Баллата-фуэте! Она знала, что Аспид не один, спиной чувствовала, отпуская Фиделио и раскручивая свой безотказный кнут.
Фиделио с рычанием рвал кого-то, она понадеялась, что Аспида, хотя ругались и орали вроде другим голосом. Спица проехалась по мягкому. Рядом завыли. «Сдохните все!» – выдохнула Арлетта и добавила завывшему с ноги. Кто-то схватил её сзади, и она, изогнувшись, ткнула спицей назад. Тот отвалился, но острая боль обрушилась на руку и голову. Тут уж стало не до танцев. Колени подкосились. Жалобно заплакал Фиделио. Канатная плясунья стала падать, но её подхватили и сунули головой куда-то, судя по запаху, в угольный мешок. Она брыкалась, пока не придушили, осторожно, со знанием дела, ровно настолько, чтоб пропало желание шевелиться. Ноги связали, попинали как следует, а потом вскинули на плечо и поволокли. Надо полагать, в Норы, потому что тащили долго. Рядом кто-то причитал, что ему надо к лекарю, и от этих причитаний головная боль разгоралась всё сильнее. Потом Арлетта упала, и угольный мешок сменился мешком каменным. Сухо, но пахнет затхлым, как в старых домах. А ещё пеплом и золой, как всегда пахнет в Норах. Рядом, за стенкой ходили и говорили, кто-то всё ныл и жаловался, требовал добить проклятую девку, а потом порезать на ремни. Впрочем, можно и наоборот, сначала порезать, а потом добить. У Сипяги вся морда в крови, проклятый пёс порвал так, что уносить пришлось, а у него во, дыра в боку, кровит сильно, ещё бы чуть-чуть, и прямо в печень. Скандалиста с дырой в печени унимали, мол, девка ещё нужна. Вот ежели это не та девка, что заказывали, то пусть он её хоть на ремни режет, хоть собаками травит, хоть в капусту рубит в своё удовольствие.

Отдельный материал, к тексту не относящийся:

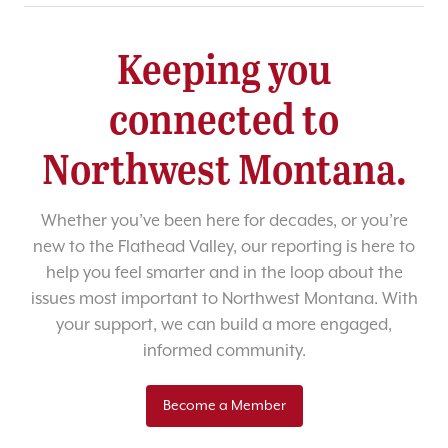
Keeping you
connected to
Northwest Montana.
Whether you’ve been here for decades, or you’re
new to the Flathead Valley, our reporting is here to
help you feel smarter and in the loop about the
issues most important to Northwest Montana. With
your support, we can build a more engaged,
informed community.
Become a Member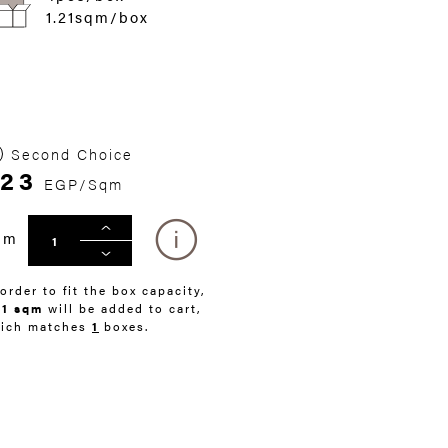
1.21sqm/box
Second Choice
23
EGP/Sqm
qm
 order to fit the box capacity,
21 sqm
will be added to cart,
ich matches
1
boxes.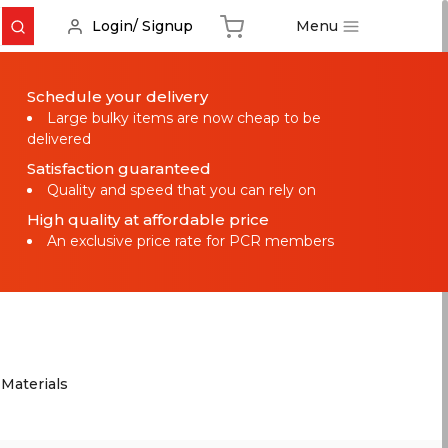
Menu
Login/ Signup
Schedule your delivery
Large bulky items are now cheap to be
delivered
Satisfaction guaranteed
Quality and speed that you can rely on
High quality at affordable price
An exclusive price rate for PCR members
 Materials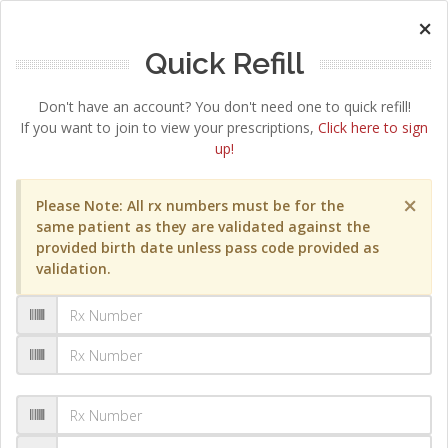
×
Quick Refill
Don't have an account? You don't need one to quick refill!
If you want to join to view your prescriptions,
Click here to sign
up!
×
Please Note: All rx numbers must be for the
same patient as they are validated against the
provided birth date unless pass code provided as
validation.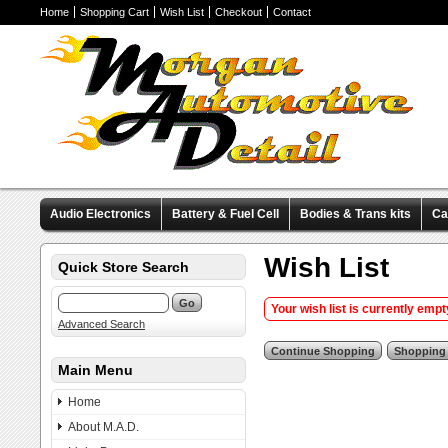
Home
Shopping Cart
Wish List
Checkout
Contact
Audio Electronics
Battery & Fuel Cell
Bodies & Trans kits
Ca
Valve Covers
Wheels & Tires
Miscellaneous Items
Pre-Wire
Wish List
Quick Store Search
Your wish list is currently empt
Advanced Search
Main Menu
Home
About M.A.D.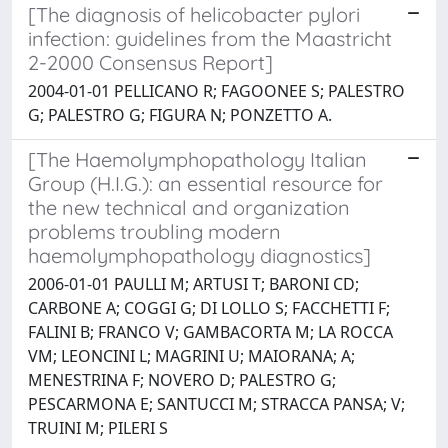
[The diagnosis of helicobacter pylori
infection: guidelines from the Maastricht
2-2000 Consensus Report]
2004-01-01 PELLICANO R; FAGOONEE S; PALESTRO
G; PALESTRO G; FIGURA N; PONZETTO A.
[The Haemolymphopathology Italian
Group (H.I.G.): an essential resource for
the new technical and organization
problems troubling modern
haemolymphopathology diagnostics]
2006-01-01 PAULLI M; ARTUSI T; BARONI CD;
CARBONE A; COGGI G; DI LOLLO S; FACCHETTI F;
FALINI B; FRANCO V; GAMBACORTA M; LA ROCCA
VM; LEONCINI L; MAGRINI U; MAIORANA; A;
MENESTRINA F; NOVERO D; PALESTRO G;
PESCARMONA E; SANTUCCI M; STRACCA PANSA; V;
TRUINI M; PILERI S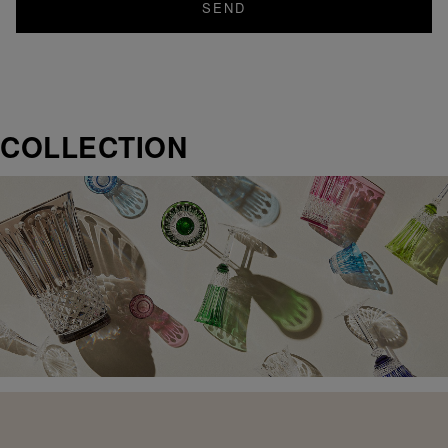
SEND
COLLECTION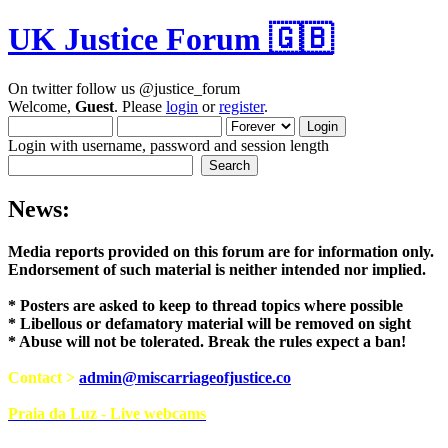
UK Justice Forum 🇬🇧
On twitter follow us @justice_forum
Welcome,
Guest
. Please
login
or
register
.
Login with username, password and session length
News:
Media reports provided on this forum are for i
Endorsement of such material is neither intend
* Posters are asked to keep to thread topics where possible
* Libellous or defamatory material will be removed on sight
* Abuse will not be tolerated. Break the rules expect a ban!
Contact >
admin@miscarriageofjustice.co
Praia da Luz - Live webcams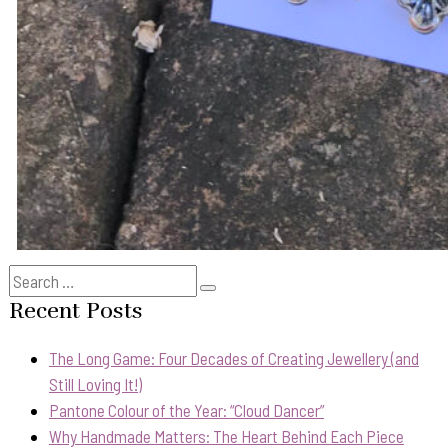
Search
Search
for:
Recent Posts
The Long Game: Four Decades of Creating Jewellery (and
Still Loving It!)
Pantone Colour of the Year: “Cloud Dancer”
Why Handmade Matters: The Heart Behind Each Piece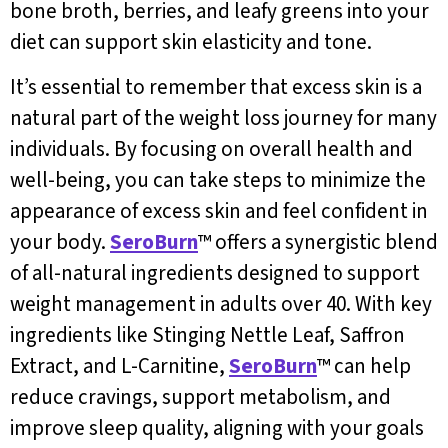
bone broth, berries, and leafy greens into your
diet can support skin elasticity and tone.
It’s essential to remember that excess skin is a
natural part of the weight loss journey for many
individuals. By focusing on overall health and
well-being, you can take steps to minimize the
appearance of excess skin and feel confident in
your body.
SeroBurn
™ offers a synergistic blend
of all-natural ingredients designed to support
weight management in adults over 40. With key
ingredients like Stinging Nettle Leaf, Saffron
Extract, and L-Carnitine,
SeroBurn
™ can help
reduce cravings, support metabolism, and
improve sleep quality, aligning with your goals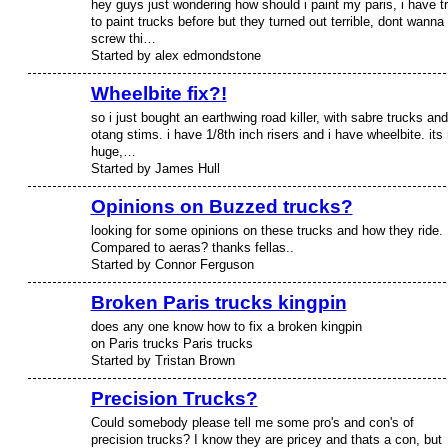
hey guys just wondering how should i paint my paris, i have tr
to paint trucks before but they turned out terrible, dont wanna
screw thi…
Started by alex edmondstone
Wheelbite fix?!
so i just bought an earthwing road killer, with sabre trucks and
otang stims. i have 1/8th inch risers and i have wheelbite. its 
huge,…
Started by James Hull
Opinions on Buzzed trucks?
looking for some opinions on these trucks and how they ride.
PREMIUM
MEMBER
Compared to aeras? thanks fellas..
Started by Connor Ferguson
Broken Paris trucks kingpin
does any one know how to fix a broken kingpin
on Paris trucks Paris trucks
Started by Tristan Brown
Precision Trucks?
Could somebody please tell me some pro's and con's of
precision trucks? I know they are pricey and thats a con, but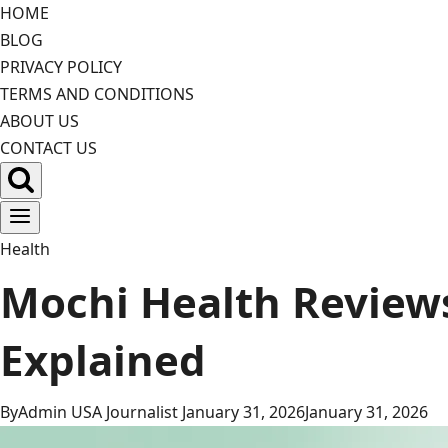
Skip
HOME
to
BLOG
content
PRIVACY POLICY
TERMS AND CONDITIONS
ABOUT US
CONTACT US
Health
Mochi Health Reviews 
Explained
By
Admin USA Journalist
January 31, 2026
January 31, 2026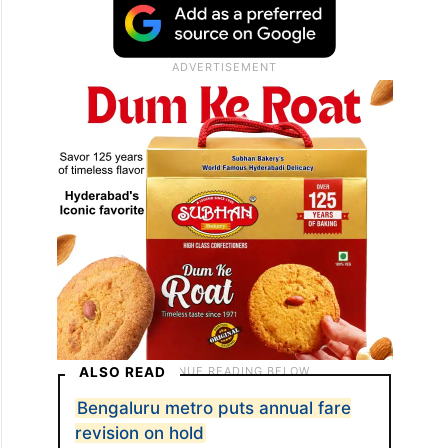
ALSO READ
Bengaluru metro puts annual fare
revision on hold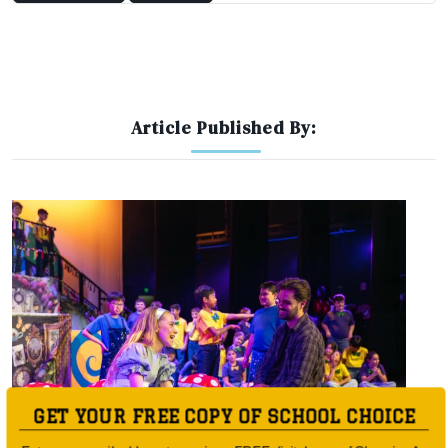
Article Published By:
GET YOUR FREE COPY OF SCHOOL CHOICE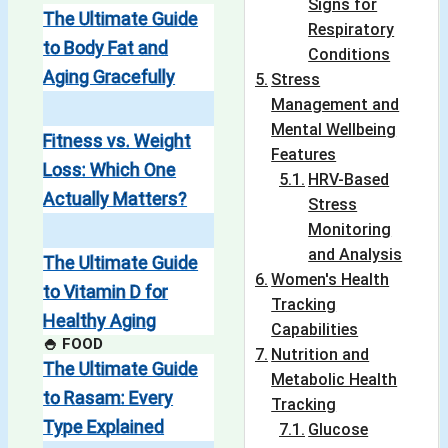
Signs for
The Ultimate Guide
Respiratory
to Body Fat and
Conditions
Aging Gracefully
Stress
Management and
Mental Wellbeing
Fitness vs. Weight
Features
Loss: Which One
HRV-Based
Actually Matters?
Stress
Monitoring
and Analysis
The Ultimate Guide
Women's Health
to Vitamin D for
Tracking
Healthy Aging
Capabilities
🍚 FOOD
Nutrition and
The Ultimate Guide
Metabolic Health
to Rasam: Every
Tracking
Type Explained
Glucose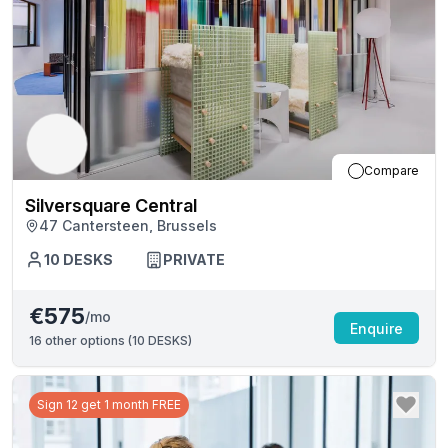
Compare
Silversquare Central
47 Cantersteen, Brussels
10
DESKS
PRIVATE
€575
/mo
Enquire
16
other options (
10 DESKS
)
Sign 12 get 1 month FREE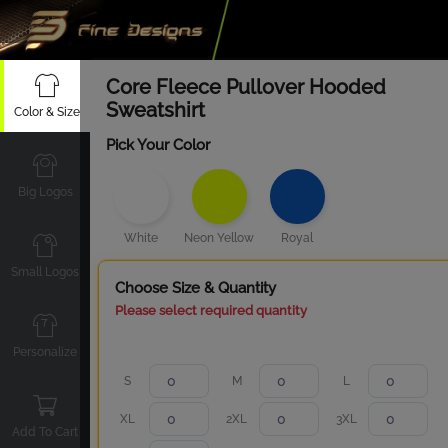
Core Fleece Pullover Hooded
Sweatshirt
Color & Size
Pick Your Color
Big Logos
White
Neon Yellow
Royal
Small Logos
Choose Size & Quantity
Please select required quantity
Personalize
S
M
L
XL
2XL
3XL
Add To Cart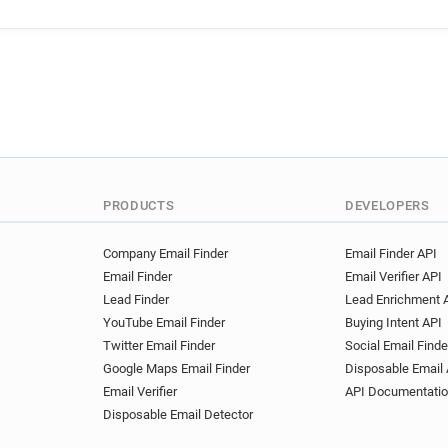
PRODUCTS
DEVELOPERS
Company Email Finder
Email Finder API
Email Finder
Email Verifier API
Lead Finder
Lead Enrichment 
YouTube Email Finder
Buying Intent API
Twitter Email Finder
Social Email Finde
Google Maps Email Finder
Disposable Email 
Email Verifier
API Documentati
Disposable Email Detector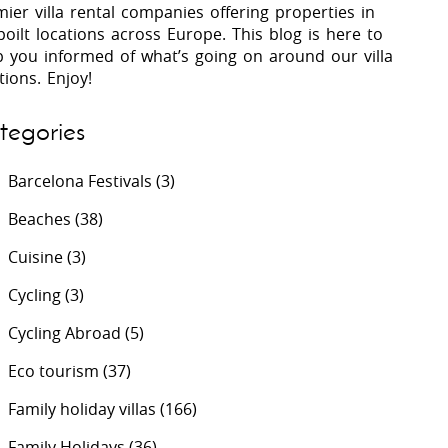
ier villa rental companies offering properties in
oilt locations across Europe. This blog is here to
p you informed of what’s going on around our villa
 Costa Verde &
Villas In Lycian Coast
tions. Enjoy!
Algarve
tegories
Barcelona Festivals
(3)
Beaches
(38)
Cuisine
(3)
Cycling
(3)
Cycling Abroad
(5)
Eco tourism
(37)
Family holiday villas
(166)
Family Holidays
(36)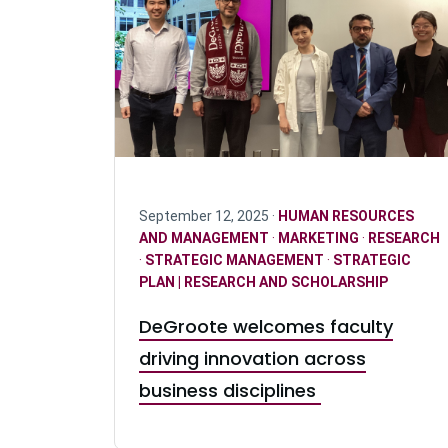
September 12, 2025 ·
HUMAN RESOURCES
AND MANAGEMENT
·
MARKETING
·
RESEARCH
·
STRATEGIC MANAGEMENT
·
STRATEGIC
PLAN | RESEARCH AND SCHOLARSHIP
DeGroote welcomes faculty
driving innovation across
business disciplines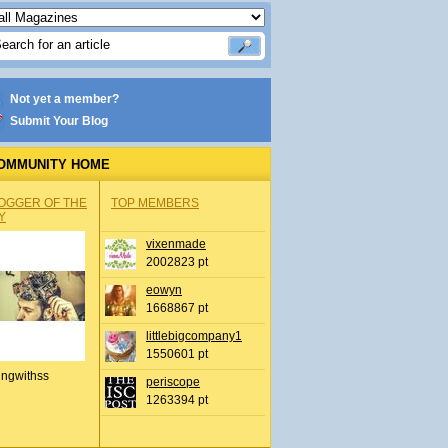
Not yet a member?
Submit Your Blog
OMMUNITY HOME
OGGER OF THE
TOP MEMBERS
Y
vixenmade
2002823 pt
eowyn
1668867 pt
littlebigcompany1
1550601 pt
ingwithss
periscope
1263394 pt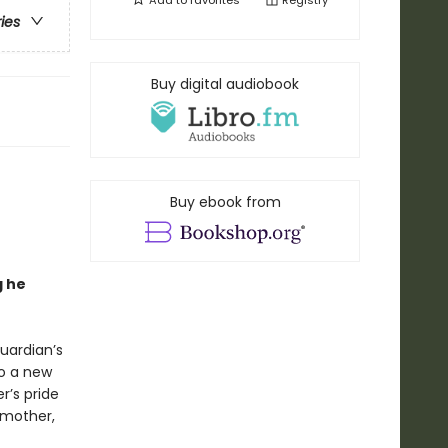
Add to
favorites
Registry
ries
Buy digital audiobook
Buy ebook from
g he
Guardian’s
to a new
er’s pride
 mother,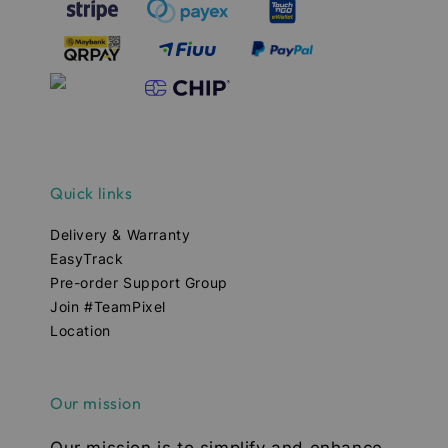
Quick links
Delivery & Warranty
EasyTrack
Pre-order Support Group
Join #TeamPixel
Location
Our mission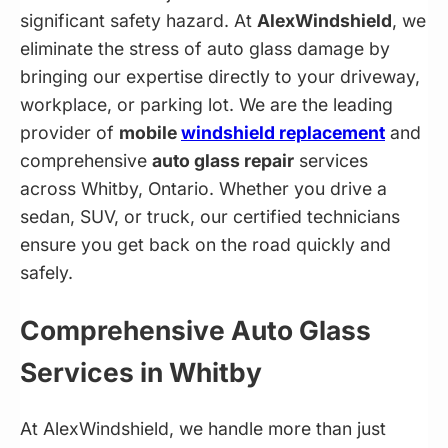
significant safety hazard. At
AlexWindshield
, we
eliminate the stress of auto glass damage by
bringing our expertise directly to your driveway,
workplace, or parking lot. We are the leading
provider of
mobile
windshield replacement
and
comprehensive
auto glass repair
services
across Whitby, Ontario. Whether you drive a
sedan, SUV, or truck, our certified technicians
ensure you get back on the road quickly and
safely.
Comprehensive Auto Glass
Services in Whitby
At AlexWindshield, we handle more than just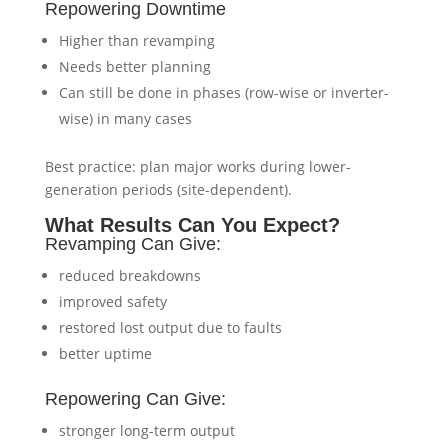
Repowering Downtime
Higher than revamping
Needs better planning
Can still be done in phases (row-wise or inverter-
wise) in many cases
Best practice: plan major works during lower-
generation periods (site-dependent).
What Results Can You Expect?
Revamping Can Give:
reduced breakdowns
improved safety
restored lost output due to faults
better uptime
Repowering Can Give:
stronger long-term output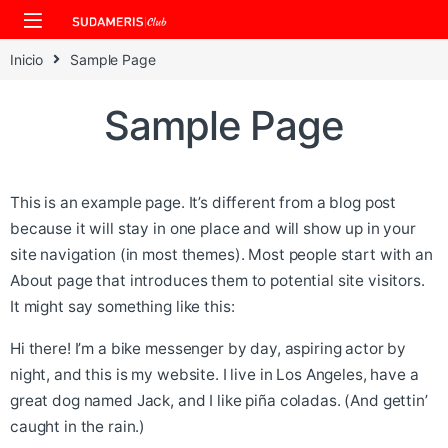
Skip to navigation
Skip to content
Inicio
Sample Page
Sample Page
This is an example page. It’s different from a blog post
because it will stay in one place and will show up in your
site navigation (in most themes). Most people start with an
About page that introduces them to potential site visitors.
It might say something like this:
Hi there! I’m a bike messenger by day, aspiring actor by
night, and this is my website. I live in Los Angeles, have a
great dog named Jack, and I like piña coladas. (And gettin’
caught in the rain.)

Потом все ушли, и стало тихо. Арлетта распутала ноги и свернулась в комок, прижалась лбом к прохладной стене. От этого голове было легче. Осторожненько били. Вот ежели она не та девка, что заказывали, тогда другой разговор пойдёт, и бить будут иначе. А ежели та… Заказать её мог только Бернард со товарищи. Тоже будут бить и убьют не сразу. Жаль, яда нет. Аспиду про яд она наврала. Денег, чтоб купить что-нибудь этакое, действующее быстро и мягко, у неё не было, а травиться простой крысиной отравой больно и гадко. Ну и пусть. Арлетта застыла, признавая полное поражение. Ничего уже не будет, ни хорошего, ни плохого, вообще ничего. Когда она это поняла, даже легче стало. Всю жизнь она билась, сначала ради Бенедикта, потом зачем-то спасая этих детей, которые ей даром не нужны. Работа, работа и ещё раз работа. И всё без толку. Ни дома, ни денег. Бенедикту не помогла, детей не спасла. Фердинанд мёртв, Фиделио убили.